In a sense, then, the House of Austrian History is its own best exhibit, and the most fitting 100th-birthday present the country could receive: a project almost as vexed as the story it tells, and as precarious as the statehood it commemorates has sometimes been.

The myth of victimhood

Like several other European countries, the Austrian Republic was born as the first world war ended, formed from the rump of the 600-year-old Habsburg empire that Czechs, Hungarians, Poles and Slovenes had not claimed for their own nation-states. Most Austrians saw Austria as an aberration, cut off from its wheat in the east, its port on the Adriatic and the industry of Bohemia; the Allies denied their wish to join a “greater Germany”. 

These problems of national identity were compounded by severe economic difficulties, and were ultimately followed by the Anschluss of 1938, in which Austria’s own authoritarian government was overrun by Nazi Germany, to the jubilation of millions of its people. Despite the horrors that this greater Germany then inflicted on its neighbours and the world, the Allies in 1943 declared Austria the “first free country to fall victim” to the Nazis. Their hope was to stoke resistance to Hitler, but the revisionism also led to what the post-war Austrian left called the “victim myth”.

“Austria successfully defended this ‘victimhood narrative’ when dealing with the Allies after 1945,” says Anton Pelinka, a political scientist. Victim status enabled the country to differentiate itself from Germany—but it also made it easier for governments to allow former Nazis to take part in the new democracy. “That was the foundation of revelations like those about Waldheim years later,” says Mr Pelinka.

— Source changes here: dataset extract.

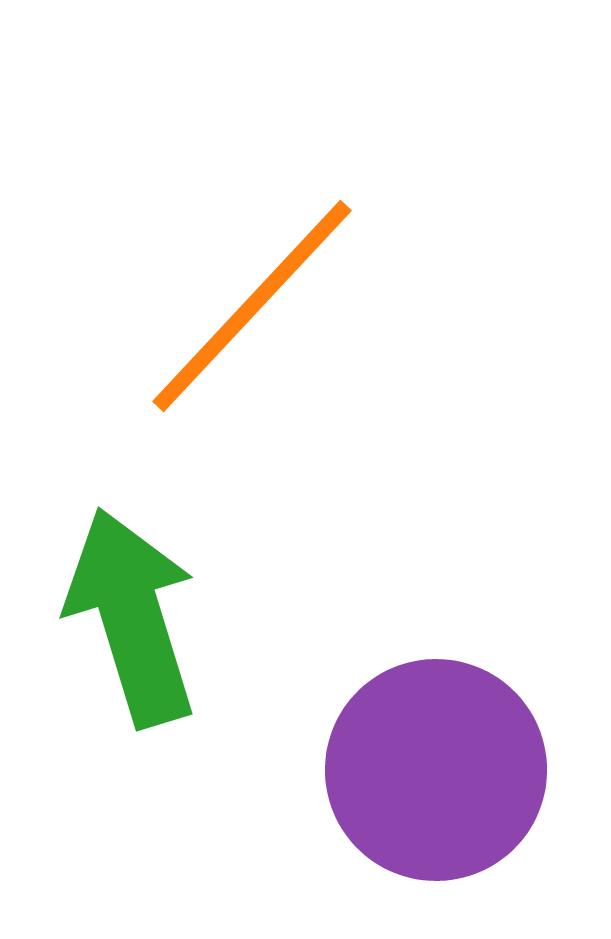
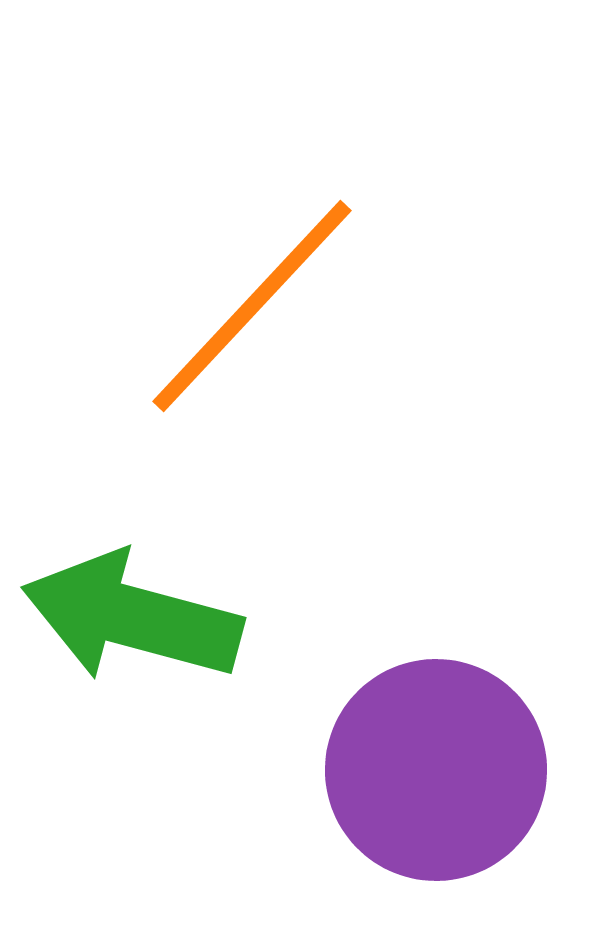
green arrow: rotated 58 degrees counterclockwise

All Austrians were victims; all Austrians were Nazis: these competing simplifications are at the root of Austria’s ambivalence about its past. The museum acknowledges that tension frankly. What, for instance, to call the authoritarian era of Engelbert Dollfuss and Kurt Schuschnigg from 1933 to 1938? The country’s left for years referred to it as Austro-Fascism, the right as the Corporate State. The museum displays these and other terms, and plumps for the “Dollfuss-Schuschnigg Dictatorship”, at least for now.

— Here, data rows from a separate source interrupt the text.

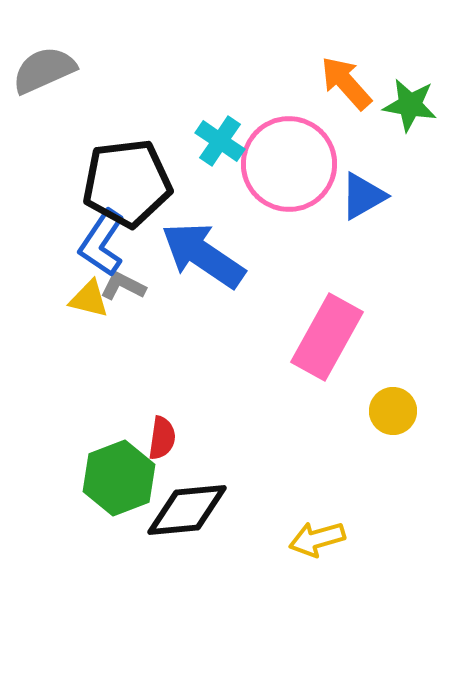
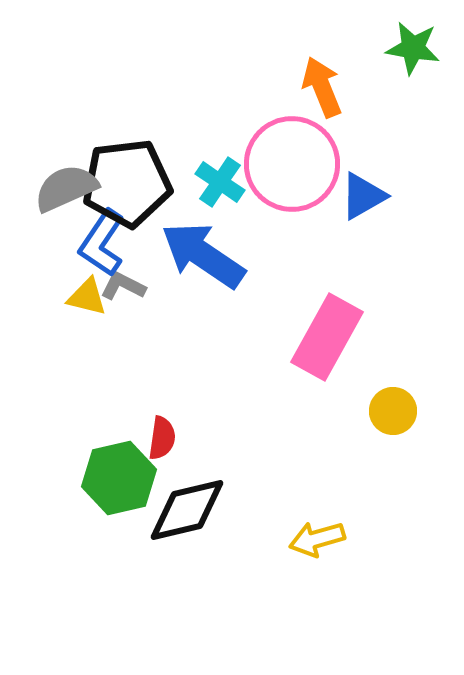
gray semicircle: moved 22 px right, 118 px down
orange arrow: moved 24 px left, 4 px down; rotated 20 degrees clockwise
green star: moved 3 px right, 57 px up
cyan cross: moved 41 px down
pink circle: moved 3 px right
yellow triangle: moved 2 px left, 2 px up
green hexagon: rotated 8 degrees clockwise
black diamond: rotated 8 degrees counterclockwise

“We see ourselves as a forum for debate,” says Monika Sommer, the director. “We are quite comfortable with showing that there isn’t always one view on history.” She hopes that exhibits like the Waldheim-Pferd will prove to be “friction points” that galvanise discussion. There are bound to be controversies, she acknowledges. The museum’s aim is to provide a stage on which to air them, perhaps even to forge a new consensus.

As the House of Austrian History documents, the distortions go all the way back to the beginning. The museum shows how “the state nobody wanted”, as Hellmut Andics, a well-known writer, described the republic of 1918, deserved more esteem and, after the disgrace of Nazism and Austria’s post-war recovery, eventually got it. Some of the republic’s first laws made generous provision for the war-wounded, adumbrating modern Austria’s munificent welfare state. Parts of the constitution of 1920 were incorporated into the current version.

A recent preview at the museum was attended by members of Vienna’s Jewish community. One of them, Awi Blumenfeld, a teacher whose parents survived Auschwitz, enjoyed the Waldheim-Pferd, which he saw as a symbol of Austria’s divisions, and a reminder that lies are unsustainable. (The liberal political group that owns the horse has the right to reclaim it if it disagrees with the curators’ approach.) Mr Blumenfeld was sure the museum will secure long-term funding. After all, even the present right-wing government “understands that we need a national narrative that goes beyond Mozart.”